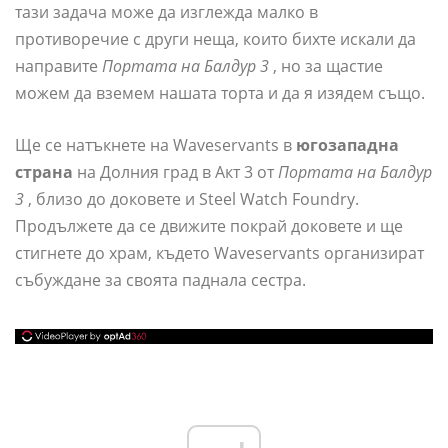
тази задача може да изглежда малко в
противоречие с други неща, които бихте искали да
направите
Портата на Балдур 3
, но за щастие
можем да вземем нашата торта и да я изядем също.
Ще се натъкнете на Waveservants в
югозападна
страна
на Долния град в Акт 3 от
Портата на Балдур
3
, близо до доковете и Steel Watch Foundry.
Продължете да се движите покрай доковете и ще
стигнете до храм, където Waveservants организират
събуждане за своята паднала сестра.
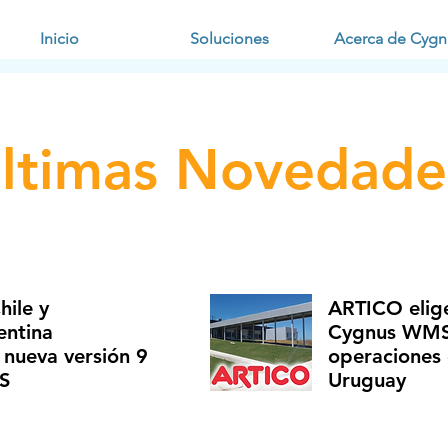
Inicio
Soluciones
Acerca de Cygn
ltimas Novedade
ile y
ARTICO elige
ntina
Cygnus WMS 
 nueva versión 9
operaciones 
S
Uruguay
########
Task item –
Would you write out each record above exactly, with no images?

Output of the task –
тази задача може да изглежда малко в
противоречие с други неща, които бихте искали да
направите
Портата на Балдур 3
, но за щастие
можем да вземем нашата торта и да я изядем също.
Ще се натъкнете на Waveservants в
югозападна
страна
на Долния град в Акт 3 от
Портата на Балдур
3
, близо до доковете и Steel Watch Foundry.
Продължете да се движите покрай доковете и ще
стигнете до храм, където Waveservants организират
събуждане за своята паднала сестра.
Inicio
Soluciones
Acerca de Cygn
ltimas Novedade
ile y
ARTICO elige
ntina
Cygnus WMS 
 nueva versión 9
operaciones 
S
Uruguay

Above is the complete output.